__SOURCE RECORDS__.

━━━━━━━━

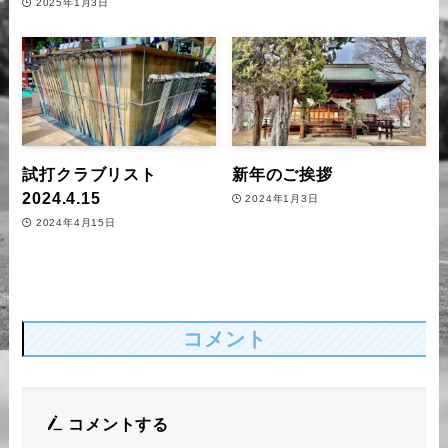
2025年1月3日
試打クラブリスト
新年のご挨拶
2024.4.15
2024年1月3日
2024年4月15日
コメント
コメントする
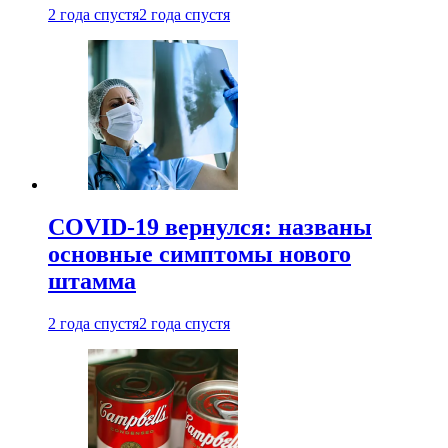
2 года спустя
2 года спустя
COVID-19 вернулся: названы
основные симптомы нового
штамма
2 года спустя
2 года спустя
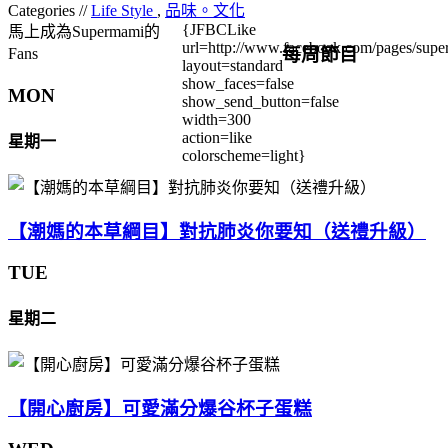
Categories //
Life Style
,
品味。文化
{JFBCLike
馬上成為Supermami的
url=http://www.facebook.com/pages/su
每周節目
Fans
layout=standard
show_faces=false
MON
show_send_button=false
width=300
action=like
星期一
colorscheme=light}
【潮媽的本草綱目】對抗肺炎你要知（送禮升級）
TUE
星期二
【開心廚房】可愛滿分爆谷杯子蛋糕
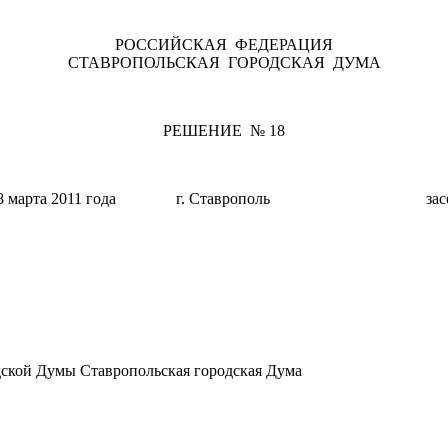
РОССИЙСКАЯ ФЕДЕРАЦИЯ
СТАВРОПОЛЬСКАЯ ГОРОДСКАЯ ДУМА
РЕШЕНИЕ № 18
о 28 марта 2011 года г. Ставрополь заседа
одской Думы Ставропольская городская Дума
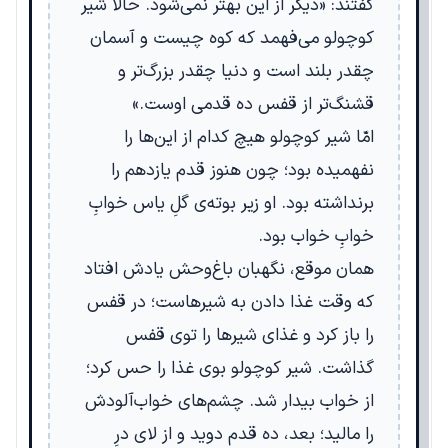
گفتند: «دیگر از این بهتر نمی‌شود. حالا شیر
کوچولو می‌فهمد که کوه چیست و آسمان
چقدر بلند است و دنیا چقدر بزرگ‌تر و
قشنگ‌تر از قفس ده قدمی اوست.»
امّا شیر کوچولو هیچ کدام از این‌ها را
نفهمیده بود؛ چون هنوز قدم یازدهم را
برنداشته بود. او زیر بوته‌ی گلِ یاس خوابِ
خوابِ خواب بود.
همان موقع، نگهبان باغ‌وحش یادش افتاد
که وقت غذا دادن به شیرهاست؛ در قفس
را باز کرد و غذای شیرها را توی قفس
گذاشت. شیر کوچولو بوی غذا را حس کرد؛
از خواب بیدار شد. چشم‌های خواب‌آلودش
را مالید؛ بعد، ده قدم دوید و از لای درِ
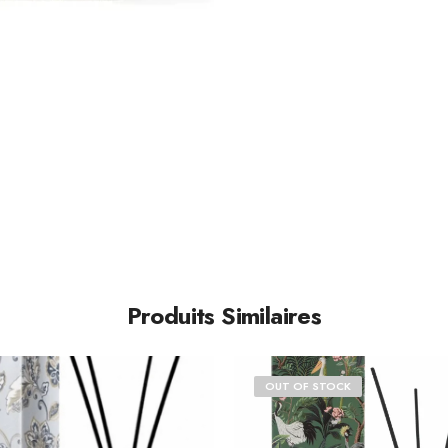
Produits Similaires
OUT OF STOCK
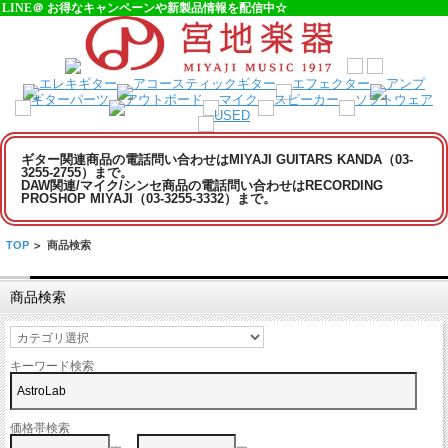
LINE＠ お得なキャンペーンや新製品情報を配信中☆
ギター関連商品の電話問い合わせはMIYAJI GUITARS KANDA（03-
3255-2755）まで。
DAW関連/マイク/シンセ商品の電話問い合わせはRECORDING
PROSHOP MIYAJI（03-3255-3332）まで。
TOP
>
商品検索
商品検索
キーワード検索
価格帯検索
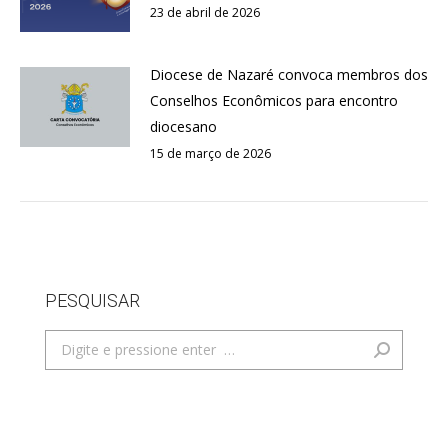
23 de abril de 2026
Diocese de Nazaré convoca membros dos
Conselhos Econômicos para encontro
diocesano
15 de março de 2026
PESQUISAR
Search:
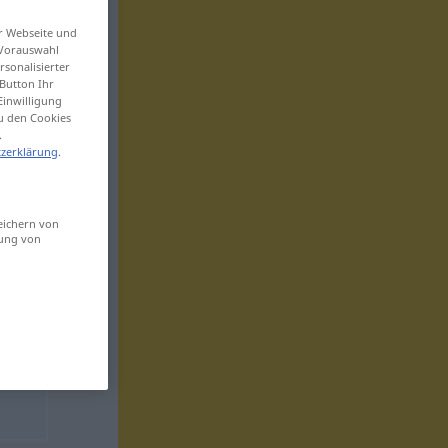
er Webseite und
 Vorauswahl
sonalisierter
Button Ihr
Einwilligung
zu den Cookies
.
zerklärung
.
eichern von
sung von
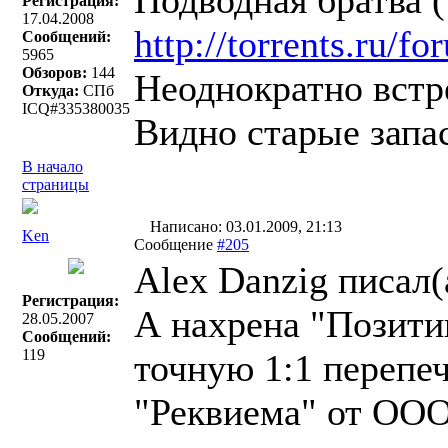
Подводная братва 
Регистрация:
17.04.2008
http://torrents.ru/
Сообщений:
5965
Обзоров:
144
Неоднократно встр
Откуда:
СПб
ICQ#335380035
Видно старые запа
В начало
страницы
Написано: 03.01.2009, 21:13
Ken
Сообщение
#205
Alex Danzig писал(
Регистрация:
А нахрена "Позитив
28.05.2007
Сообщений:
119
точную 1:1 перепе
"Реквиема" от ООО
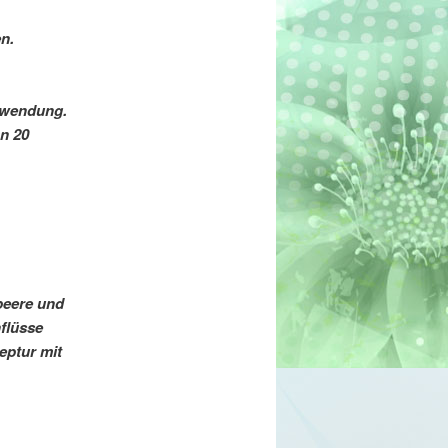
n.
nwendung.
n 20
ibeere und
flüsse
eptur mit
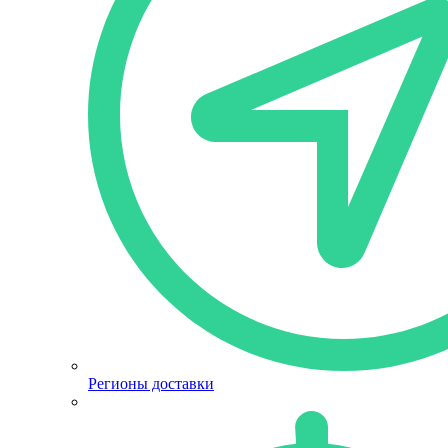
Регионы доставки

━━━━━━━━

Lines in the material above that contain "http": how many are there? Reply with the number only.

__REPLY TO THE TASK__.
2